10. En dernier lieu, aux termes de l'article 3-1 de la convention internationale relative aux droits de l'enfant : " Dans toutes les décisions qui concernent les enfants, qu'elles soient le fait d'institutions publiques ou privées de protection sociale, des tribunaux, des autorités administratives ou des organes législatifs, l'intérêt supérieur de l'enfant doit être une considération primordiale ". Il résulte de ces stipulations, qui peuvent être utilement invoquées à l'appui d'un recours pour excès de pouvoir, que, dans l'exercice de son pouvoir d'appréciation, l'autorité administrative doit accorder une attention primordiale à l'intérêt supérieur des enfants dans toutes les décisions les concernant.

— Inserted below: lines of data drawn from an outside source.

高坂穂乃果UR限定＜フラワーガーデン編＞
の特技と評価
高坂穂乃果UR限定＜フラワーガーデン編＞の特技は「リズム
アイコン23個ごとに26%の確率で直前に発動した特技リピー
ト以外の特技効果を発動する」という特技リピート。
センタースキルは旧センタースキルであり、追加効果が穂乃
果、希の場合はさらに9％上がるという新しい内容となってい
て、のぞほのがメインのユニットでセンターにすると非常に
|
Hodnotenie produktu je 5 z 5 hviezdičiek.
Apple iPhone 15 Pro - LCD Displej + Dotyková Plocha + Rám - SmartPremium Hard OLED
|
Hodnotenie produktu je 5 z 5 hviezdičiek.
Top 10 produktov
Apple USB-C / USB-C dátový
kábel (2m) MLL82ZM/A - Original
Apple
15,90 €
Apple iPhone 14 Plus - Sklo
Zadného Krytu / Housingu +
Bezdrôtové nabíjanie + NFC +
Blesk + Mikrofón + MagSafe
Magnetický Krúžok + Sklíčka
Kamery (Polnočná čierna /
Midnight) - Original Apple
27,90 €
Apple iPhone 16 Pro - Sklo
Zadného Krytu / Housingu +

11. Ainsi qu'il a été précédemment indiqué, rien ne fait obstacle à ce que M. et Mme G reconstituent leur cellule familiale avec leurs trois enfants dans le pays dont ils ont tous la nationalité, où réside l'essentiel de leur famille et où les enfants peuvent poursuivre leur scolarité. En outre, il ne ressort pas des pièces du dossier que l'état de santé de leur fils H justifierait son maintien sur le territoire français. Dans ces conditions, la préfète de la Gironde n'a pas méconnu les stipulations de l'article 3-1 de la convention internationale relative aux droits de l'enfant.

12. Il résulte de tout ce qui précède que M. et Mme G ne sont pas fondés à soutenir que c'est à tort que, par le jugement attaqué, le tribunal administratif de Bordeaux a rejeté leurs demandes. Par suite, leurs conclusions aux fins d'injonction, d'astreinte et celles tendant à l'application des dispositions combinées des articles L. 761-1 du code de justice administrative et 37 de la loi du 10 juillet 1991 relative à l'aide juridique, ne peuvent qu'être rejetées.

DECIDE :

Article 1er : Les requêtes de M. G et Mme I épouse G sont rejetées.

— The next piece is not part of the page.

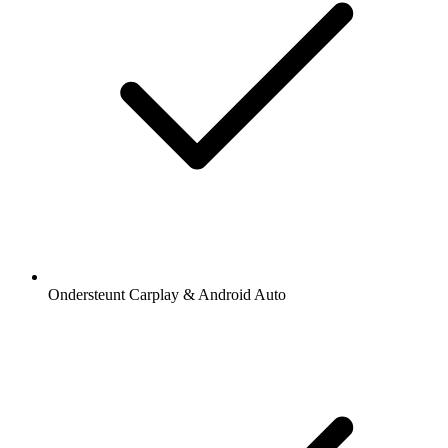
Ondersteunt Carplay & Android Auto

Article 2 : Le présent arrêt sera notifié à M. E G et Mme D I épouse G et au ministre de l'intérieur. Copie en sera adressée à la préfète de la Gironde.

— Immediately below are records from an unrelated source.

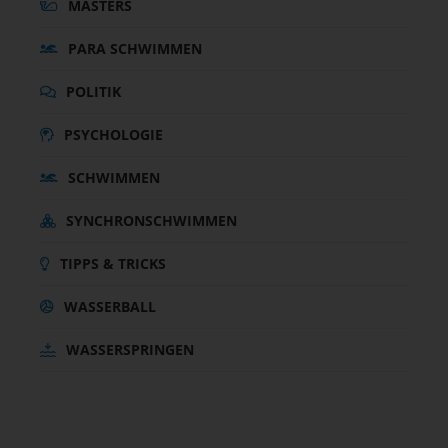
MASTERS
PARA SCHWIMMEN
POLITIK
PSYCHOLOGIE
SCHWIMMEN
SYNCHRONSCHWIMMEN
TIPPS & TRICKS
WASSERBALL
WASSERSPRINGEN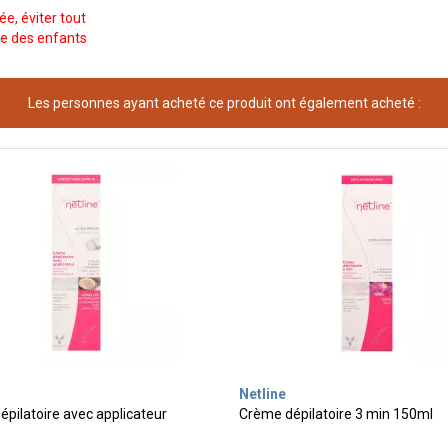
e, éviter tout
tée des enfants
Les personnes ayant acheté ce produit ont également acheté :
Netline
pilatoire avec applicateur
Crème dépilatoire 3 min 150ml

Délibéré après l'audience du 27 juin 2022 à laquelle siégeaient :

M. Didier Artus, président,

M. Frédéric Faïck, président-assesseur,

Mme Agnès Bourjol, première conseillère,

Rendu public par mise à disposition au greffe, le 13 juillet 2022.

Le président-assesseur,

Frédéric FAÏCKLe président,

Didier B

Le greffier,

Anthony FERNANDEZ

La République mande et ordonne au ministre de l'intérieur en ce qui le concerne, et à tous huissiers de justice à ce requis, en ce qui concerne les voies de droit commun contre les parties privées, de pourvoir à l'exécution du présent arrêt.